L'émotion me serra la gorge.

- Vous savez ce qu'elle a osé faire lors de notre dernier dîner ? lança Dorian à la cantonade.
Concert amusé de non en invitation à dire davantage.
Ouh là, aucun doute, il va m'habiller pour l'été. Je relâche à la hâte le bouton pause et redescends de mon nuage. Dorian a au coin des lèvres la malice des enfants qui possèdent un secret, doublée de l'excitation de ceux qui vont le révéler.
Ce secret, j'ai beau le chercher, je ne le trouve pas. Que le serveur soucieux de m'orienter vers un plat féminin ait été congédié d'une "grosse entrecôte à point et dégoulinante de frites", est-ce un secret ?
Non. Tout au plus un micro-événement culinaire.

- J'vous raconte, alors ?
Chœur de oui aussi intrigués qu'enthousiastes.
- Et bien... Nous mangions en tête-à-tête sur une terrasse. À un moment, je m'absente cinq minutes et lorsque je reviens... Elle draguait les trois garçons de la table voisine !!

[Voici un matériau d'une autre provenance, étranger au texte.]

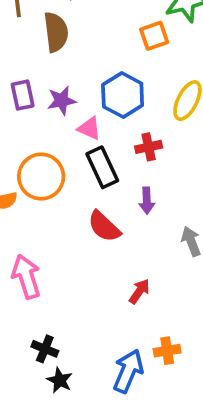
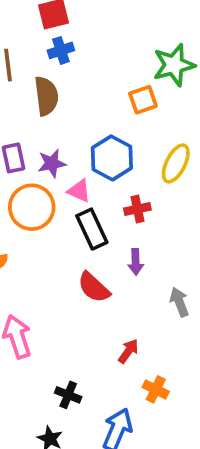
orange circle: (41, 177) -> (32, 207), moved
black cross: (45, 349) -> (68, 395), moved
orange cross: (167, 351) -> (156, 389), moved, turned 35

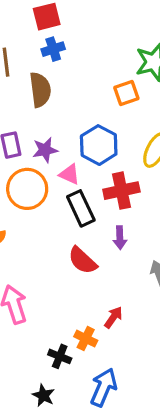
red cross: (137, 209) -> (121, 191), size x1.5
orange cross: (156, 389) -> (86, 339), moved

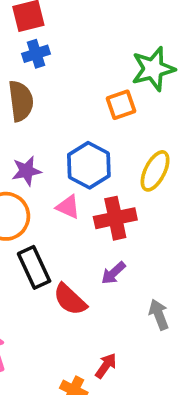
pink triangle: (69, 174) -> (68, 207), moved
black rectangle: (81, 208) -> (34, 267), moved
purple arrow: (120, 238) -> (113, 273), turned 50

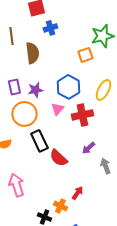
blue cross: (36, 54) -> (50, 28), moved
pink triangle: (68, 207) -> (57, 109), turned 48
purple arrow: (113, 273) -> (88, 148), moved

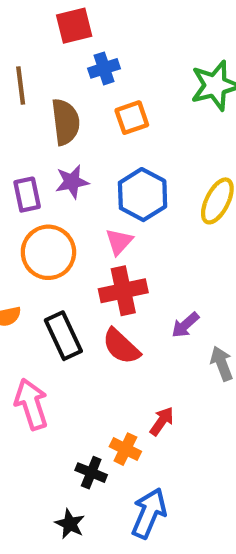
orange square: (85, 55) -> (132, 118), moved
purple star: (35, 90) -> (72, 182), moved
red cross: (82, 115) -> (123, 291), moved
black rectangle: (39, 141) -> (63, 336), moved

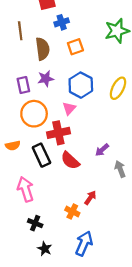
red cross: (123, 291) -> (58, 133), moved
black cross: (91, 473) -> (35, 223), moved

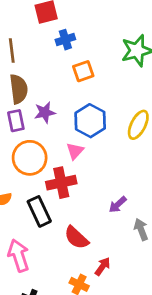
brown semicircle: (43, 49) -> (19, 89), moved
red semicircle: (70, 160) -> (76, 238), moved

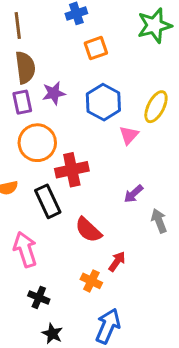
pink triangle: (75, 151) -> (129, 135), moved

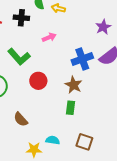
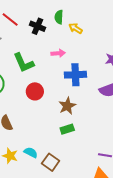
blue cross: (82, 59) -> (75, 75), moved
green rectangle: (70, 108) -> (67, 129), moved, turned 48
brown square: (84, 142) -> (51, 162), moved

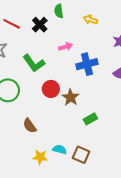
black cross: (37, 26) -> (40, 25), turned 35
yellow arrow: (76, 28) -> (91, 20), moved
brown star: (67, 106) -> (71, 97), moved

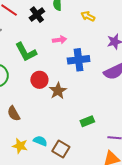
green rectangle: (90, 119) -> (87, 121), moved

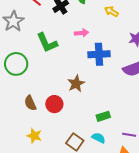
red circle: (39, 80) -> (54, 104), moved
cyan semicircle: (40, 141) -> (98, 138), moved

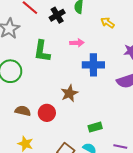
green L-shape: (47, 43) -> (42, 51), turned 30
brown semicircle: (30, 103) -> (23, 111), turned 126

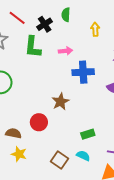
yellow arrow: (108, 23) -> (95, 29), turned 56
green L-shape: (42, 51) -> (33, 47), moved
brown semicircle: (23, 111) -> (13, 133), moved

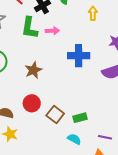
pink arrow: (66, 51) -> (52, 31), moved
brown star: (60, 102) -> (33, 70), moved
brown square: (60, 160) -> (55, 114), moved

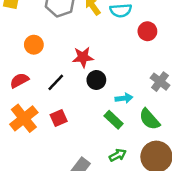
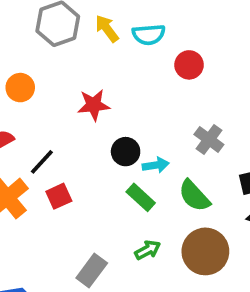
black circle: (96, 80) -> (126, 152), moved
black line: (56, 82) -> (42, 162), moved

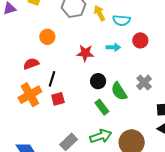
black line: (42, 162) -> (52, 79), turned -35
cyan arrow: (156, 165) -> (113, 47), moved
green semicircle: (194, 196) -> (119, 91), moved
green arrow: (148, 250) -> (101, 136), size x1.5

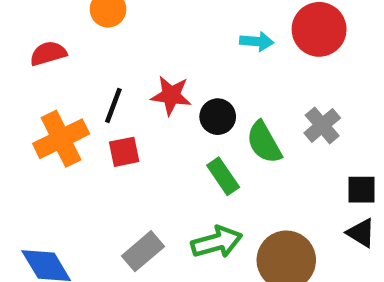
red circle: (140, 40) -> (319, 29), size x1.5
red star: (85, 53) -> (171, 95), moved
red semicircle: (31, 64) -> (48, 53), moved

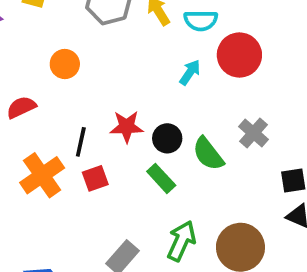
cyan arrow: (257, 41) -> (190, 72), turned -52
green rectangle: (223, 176) -> (161, 178), moved
green arrow: (217, 242) -> (181, 241), turned -42

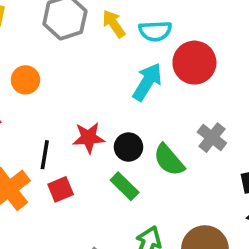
cyan arrow: (190, 72) -> (147, 82), size x1.5

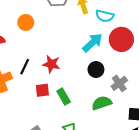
black circle: (129, 147) -> (96, 70), moved
green semicircle: (169, 160) -> (102, 103), moved, turned 96
red square: (61, 189) -> (42, 90), moved

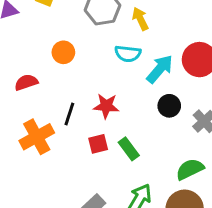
cyan semicircle: (105, 16) -> (128, 54), moved
green semicircle: (102, 103) -> (190, 169), moved

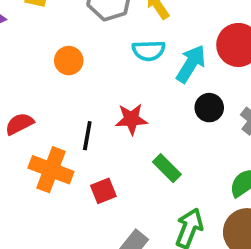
red semicircle: (26, 82) -> (19, 124), moved
orange cross: (37, 137) -> (51, 170), turned -32
red square: (98, 144) -> (103, 191), moved

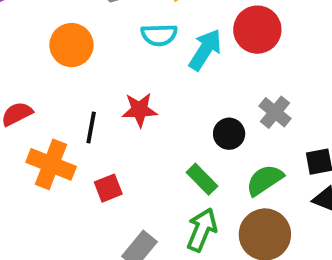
orange circle: (69, 61) -> (71, 45), size x1.4
black circle: (209, 108) -> (229, 134), moved
green rectangle: (167, 168) -> (202, 179), moved

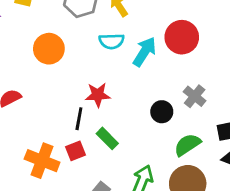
black line: (91, 127) -> (79, 119), moved
orange cross: (51, 164) -> (42, 161), moved
green rectangle: (202, 179) -> (107, 138), moved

Je m'insurge. Soutiens à Dorian qu'il n'a rien compris. Que sa mauvaise foi est d'une évidence rare.
- Mais je ne les ai pas abordés ! C'est le petit brun qui m'a demandé si, entre toi et moi, il y avait une possible ouverture.
- Et tu as répondu ?
- Impensable, on est des amis de 13 ans.
- Voilà... Merci de confirmer : tu lui as laissé la porte ouverte.
- Mais pas une seconde ! Admets que tu es tordu, à voir des sens cachés partout !
- Et son voisin, il te plaisait beaucoup, non ?
- Là, j'avoue. Il était canon, son voisin. Mais aussi beaucoup trop jeune.

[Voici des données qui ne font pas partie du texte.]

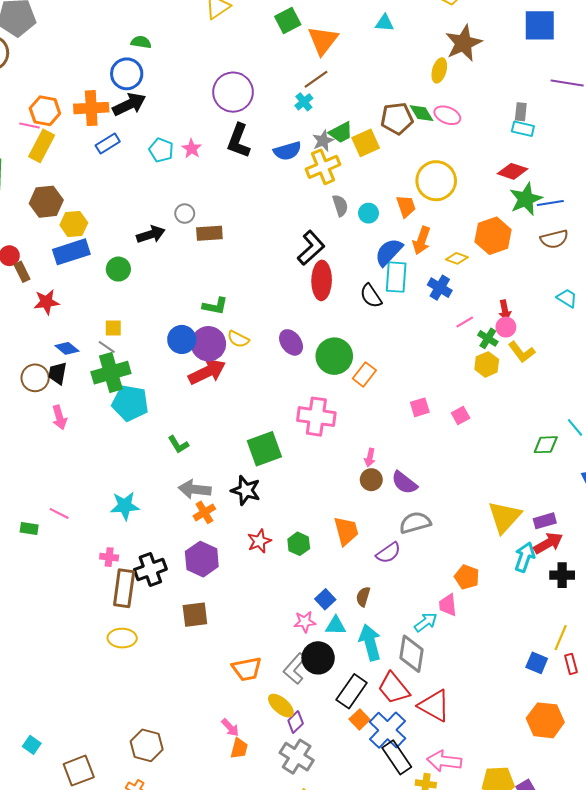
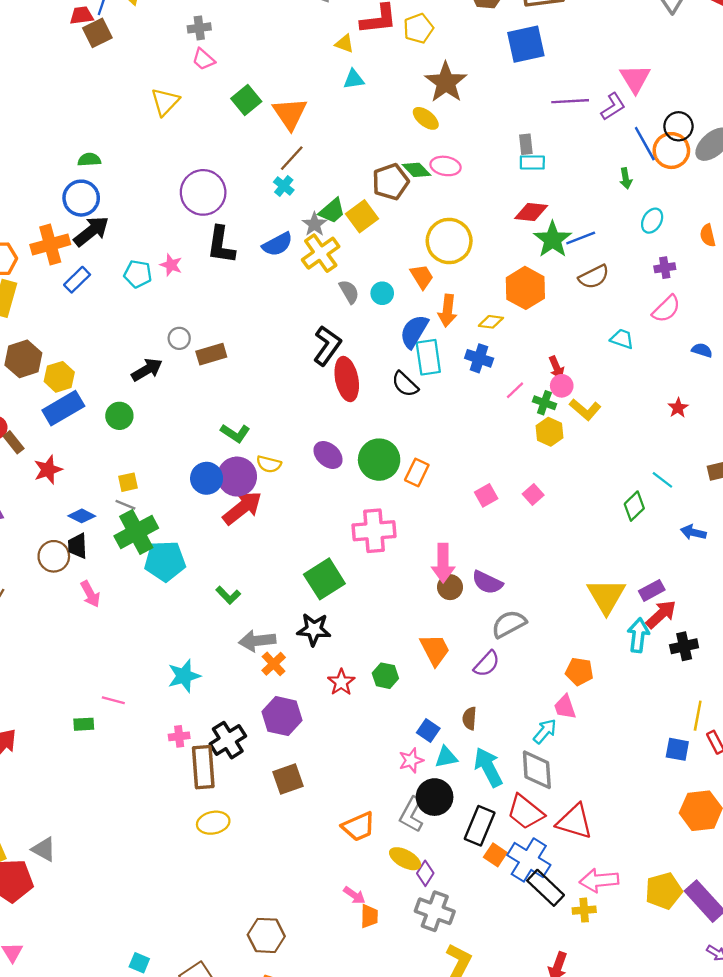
yellow ellipse: (439, 70) -> (426, 118), turned -55
green L-shape: (215, 306) -> (235, 433), turned 35
green diamond: (546, 445) -> (634, 506), turned -30
pink arrow: (370, 458) -> (443, 563), size x1.8

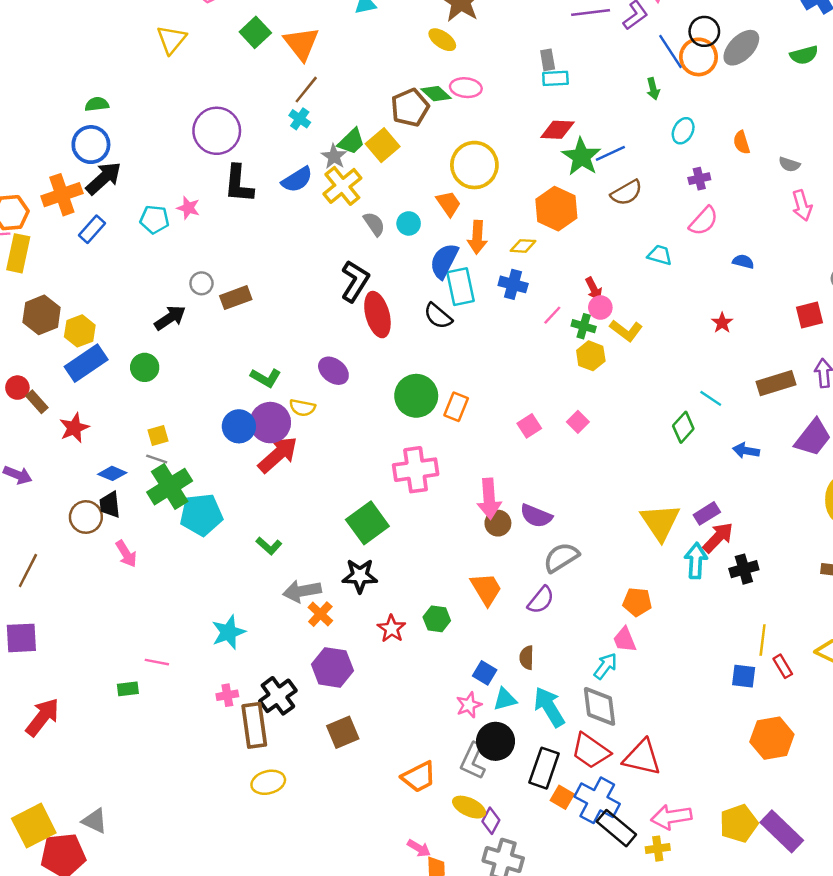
purple ellipse: (328, 455) -> (333, 371), moved

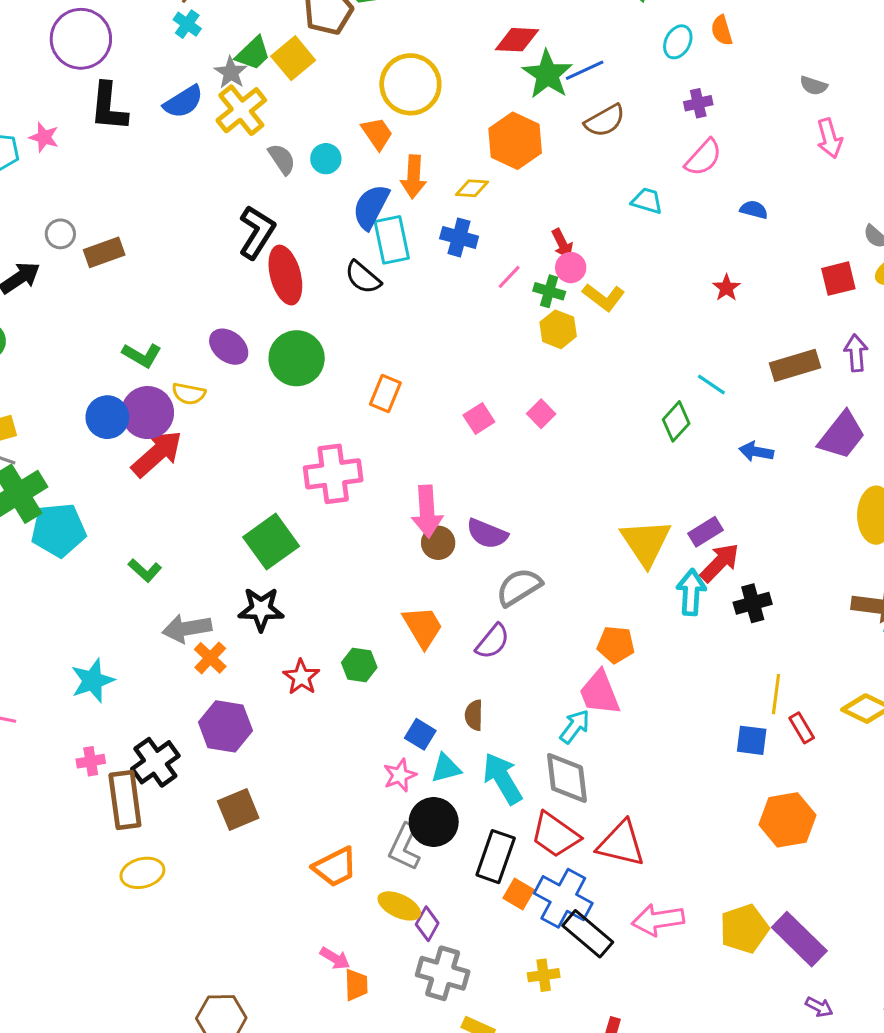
orange semicircle: (742, 142) -> (722, 30), moved
green circle: (416, 396) -> (297, 358), moved
pink trapezoid: (625, 640) -> (600, 693), size x1.4
yellow cross: (658, 849) -> (544, 975), moved

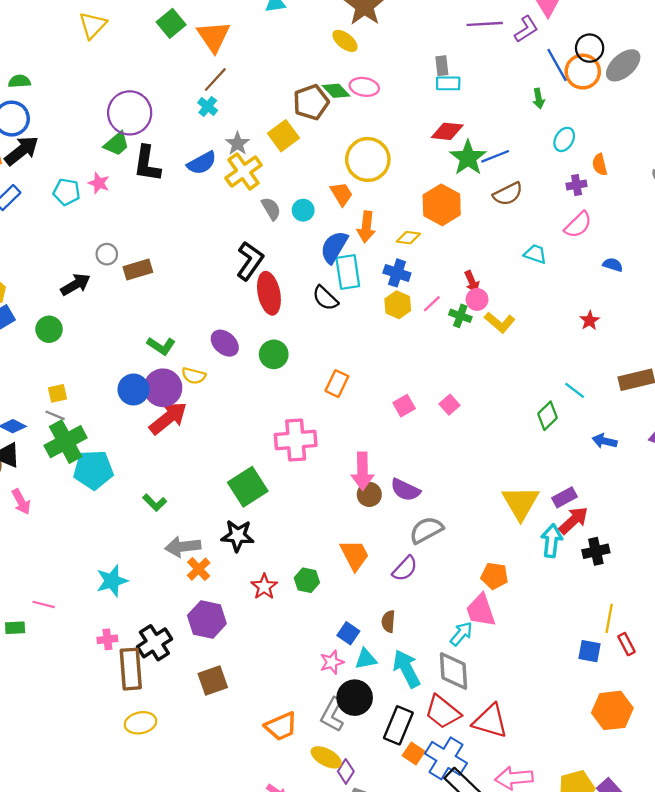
orange semicircle: (722, 30) -> (600, 165), moved
green trapezoid: (253, 53) -> (117, 144), moved
yellow hexagon: (558, 329) -> (398, 305), moved
green circle: (297, 358) -> (274, 354), size x0.7

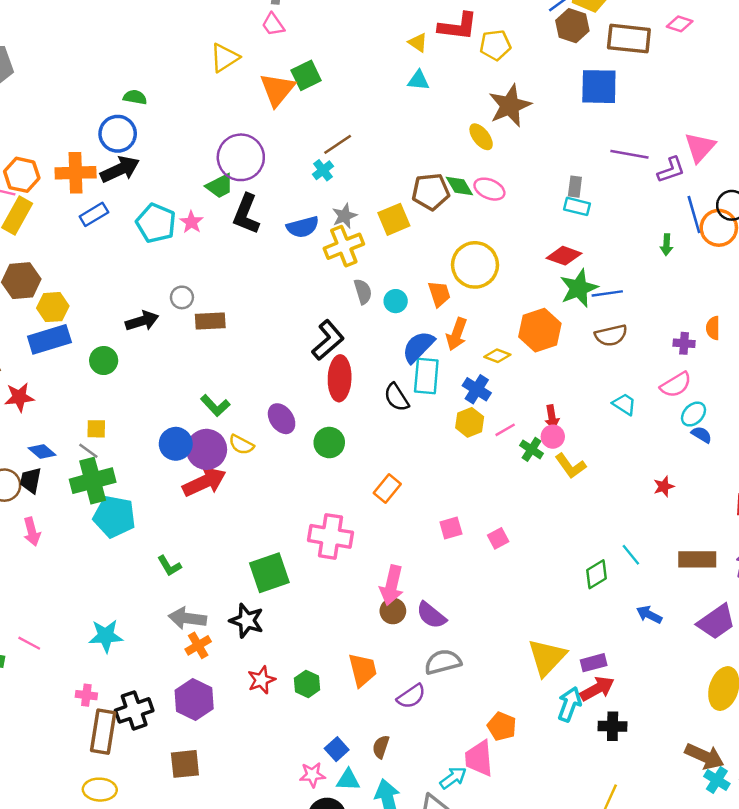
orange triangle: (213, 36) -> (277, 90), moved
cyan ellipse: (564, 139) -> (694, 414), moved
cyan pentagon: (67, 192) -> (156, 223), size x1.4

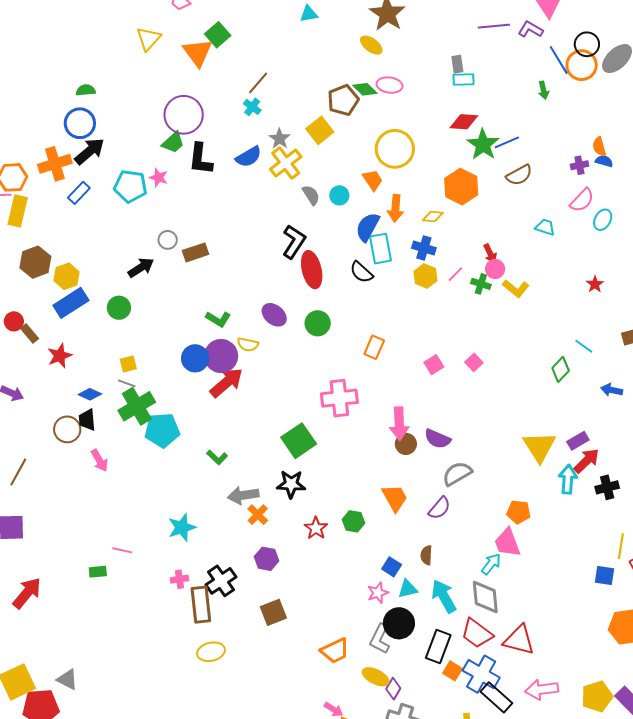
purple L-shape: (671, 170) -> (531, 29), turned -115
blue semicircle: (702, 435) -> (604, 161), moved
purple hexagon: (194, 700) -> (267, 559), size x0.7

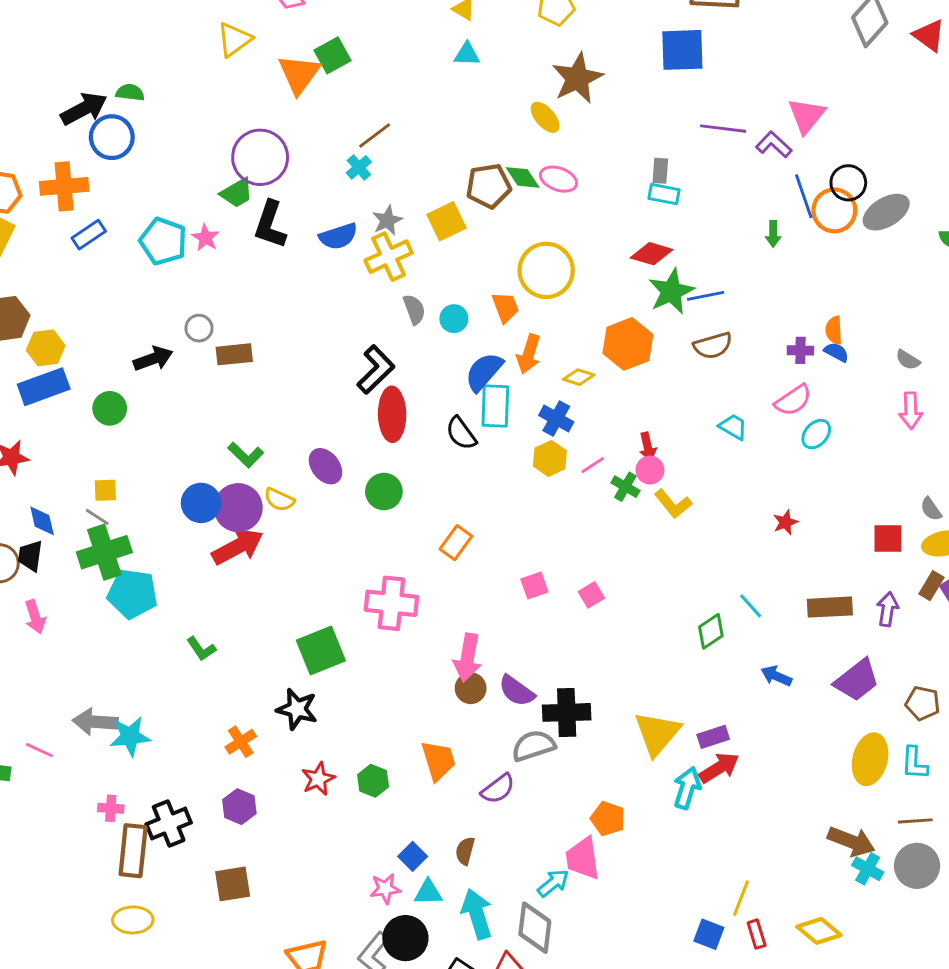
black arrow: (90, 151) -> (84, 109), moved
blue diamond: (90, 394) -> (42, 521), turned 40
black cross: (607, 487) -> (567, 712), moved, size x1.4
gray arrow: (243, 495) -> (95, 722), moved

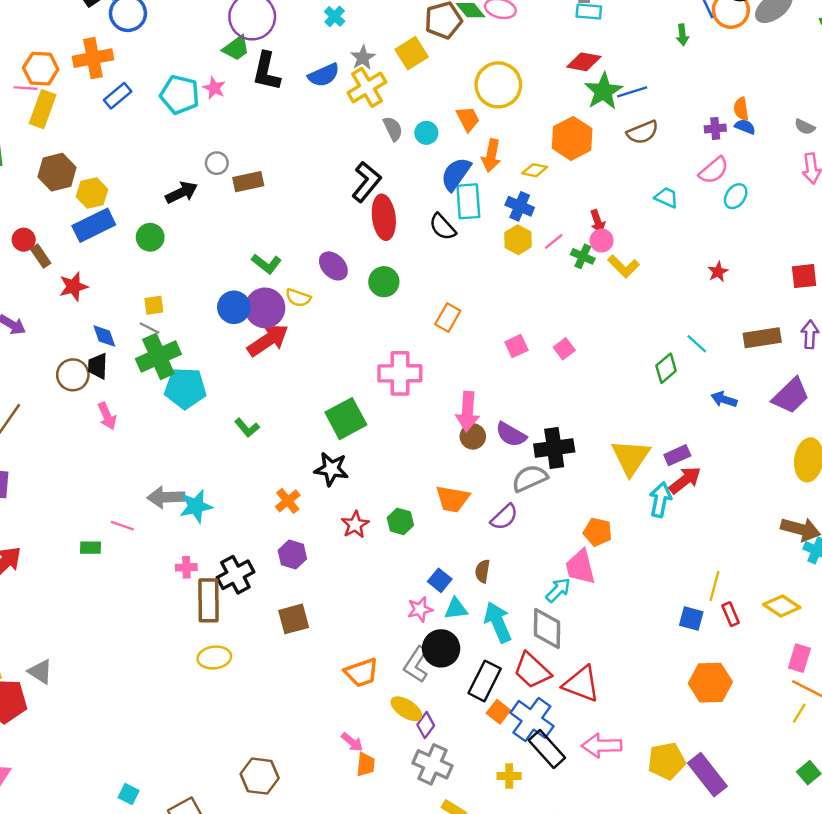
orange trapezoid: (438, 760) -> (453, 499), turned 123

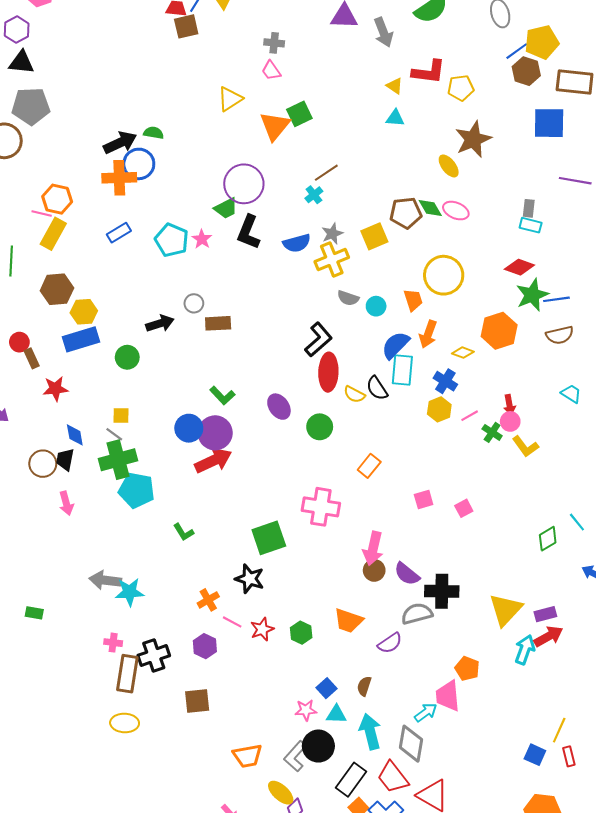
orange cross: (93, 58) -> (119, 178), moved
gray semicircle: (393, 129) -> (348, 298), turned 125
yellow semicircle: (298, 298) -> (354, 394), moved
pink line: (122, 526) -> (232, 622), moved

- Trop jeune, trop jeune... Tu me parlais à moi en le regardant lui !

Dorian faussement indigné rit, avec dans le regard une pointe d'autre chose. Quoi exactement ? Mieux vaut sans doute pas chercher.
La zone est trop instable, dangereuse, à la lisière de notre amitié.

À la fin de la soirée, Dorian m'enlaça et me souffla :
- Je voudrais t'aider. Mais pas que t'aider. La vérité est que j'ai envie de toi. Et que cette vérité-là, c'est aussi le moyen de t'aider.
Nous sommes rentrés ensemble. Avons fait lentement les gestes du rituel de l'amour et du sexe. Aussi tendres, forts et complices qu'il y a onze ans, lorsque nous ouvrîmes notre brève parenthèse d'amants.
Quand son sexe vint aux bords du mien, ma paume se posa sur sa hanche. Un petit stop qu'il était libre d'ignorer.
- Tu es sûr que... ?
- Oui, certain.

Le préservatif resta emmailloté dans son sachet.
- Tu sais qu'il y a une chance sur un million, n'est-ce pas ?
- Je veux la courir. Parce que la science peut se tromper. Parce que j'aimerais un enfant avec toi.

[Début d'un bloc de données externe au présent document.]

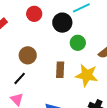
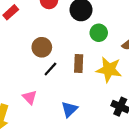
black line: (20, 78) -> (50, 69), moved

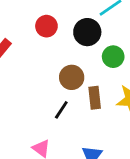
brown circle: (42, 47) -> (72, 77), moved

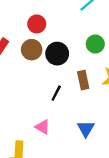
black circle: (87, 32) -> (57, 54), moved
brown circle: (72, 77) -> (32, 50), moved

Lorsqu'il jouit, des milliers d'étoiles s'invitèrent dans ses yeux.
- Je crois qu'on est fous, dis-je.
- Je ne crois pas. Et même si, et alors ?
Je ne te demande que de me donner des nouvelles. Où que tu sois, ne cesse jamais de m'en donner.

Dorian parti, je me renversai sur le sommier, glissai un coussin sous mes fesses, encerclai mon ventre de mes mains. Puis je parlais, parlais dans le noir, à cet enfant si désiré.
Je lui racontais cette nuit, je lui racontais son père.
Je lui expliquais mes doutes et cette envie qui montait du dedans.
Je le suppliais de s'accrocher pour que j'ai la chance de le connaître.
Je l'assurais que s'il venait en dépit de mon corps cassé, il serait le fruit de l'amour.
D'un amour très particulier entre un homme et une femme.